Valonis Kadrijaj

Personal information
- Date of birth: 23 March 1992 (age 33)
- Place of birth: Đakovica, SFR Yugoslavia
- Height: 1.92 m (6 ft 3+1⁄2 in)
- Position(s): Striker

Youth career
- 2000–2007: FC Stern 1919 München
- 2007–2010: SpVgg Unterhaching

Senior career*
- Years: Team / Apps / (Gls)
- 2010–2012: SpVgg Unterhaching / 19 / (2)
- 2013: SC Pfullendorf / 16 / (2)
- 2013–2015: FC Augsburg II / 37 / (12)
- 2015–2016: SV Wacker Burghausen / 28 / (2)
- 2016–2018: Türkgücü-Ataspor / 9 / (6)

= Valonis Kadrijaj =

German footballer

Valonis Kadrijaj (Валонис.

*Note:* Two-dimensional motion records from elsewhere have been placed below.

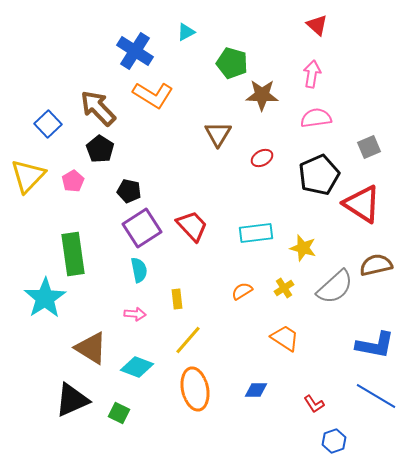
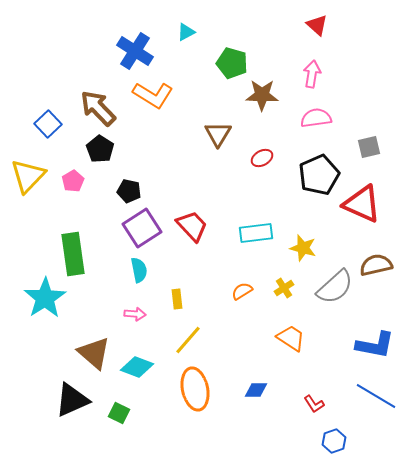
gray square at (369, 147): rotated 10 degrees clockwise
red triangle at (362, 204): rotated 9 degrees counterclockwise
orange trapezoid at (285, 338): moved 6 px right
brown triangle at (91, 348): moved 3 px right, 5 px down; rotated 9 degrees clockwise
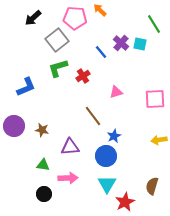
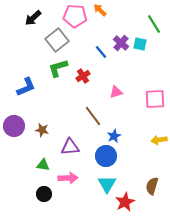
pink pentagon: moved 2 px up
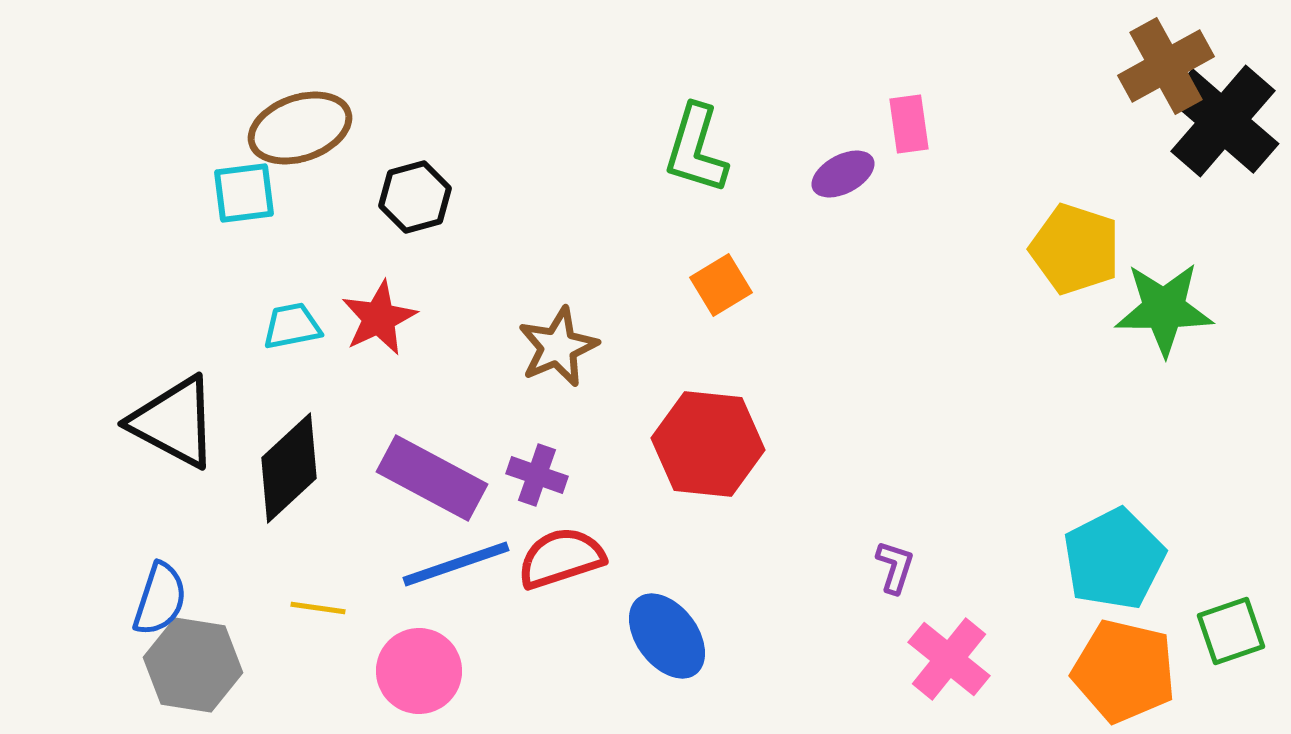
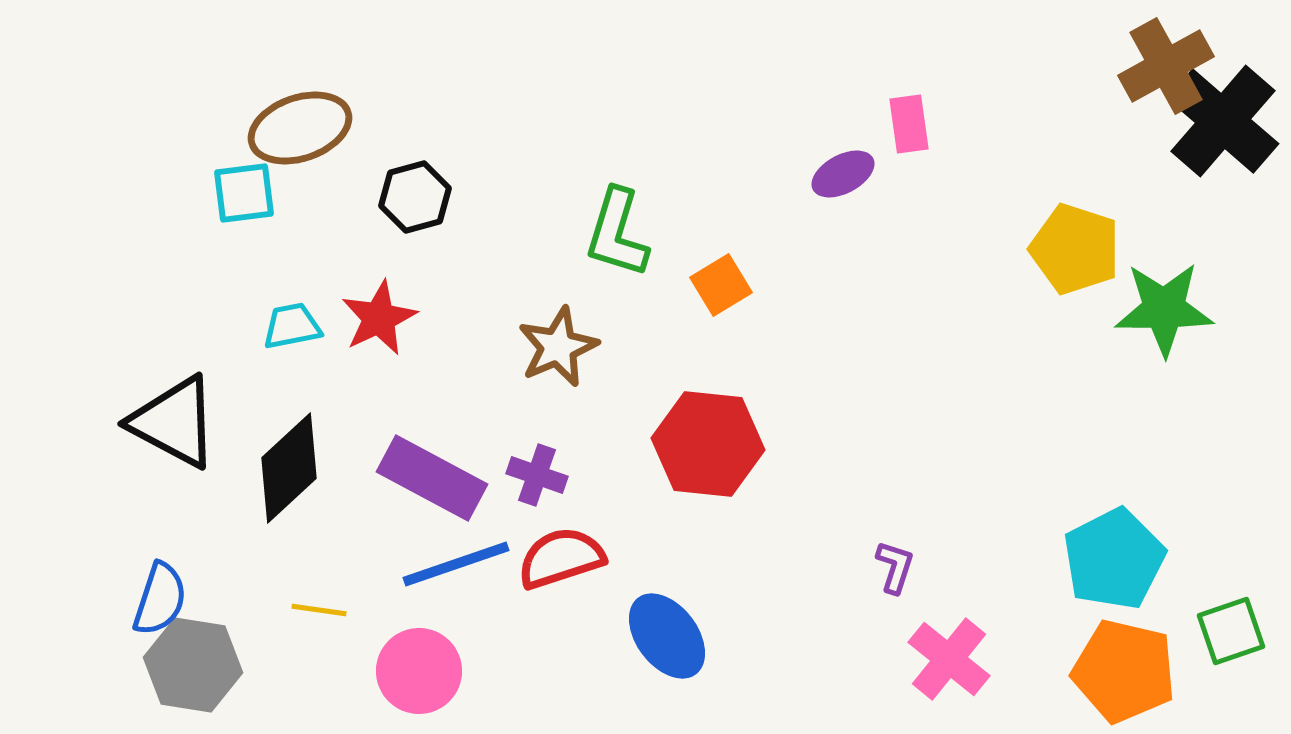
green L-shape: moved 79 px left, 84 px down
yellow line: moved 1 px right, 2 px down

Кадријај; born 23 March 1992) is a German professional footballer who plays as a striker.

==Club career==
Born in Đakovica, SFR Yugoslavia, he moved with his family to Germany. Kadrijaj played youth football for FC Stern 1919 München and SpVgg Unterhaching. He made his senior debut for SpVgg Unterhaching during the 2010–11 season.

==Personal life==
He holds both Serbian and Kosovo citizenship.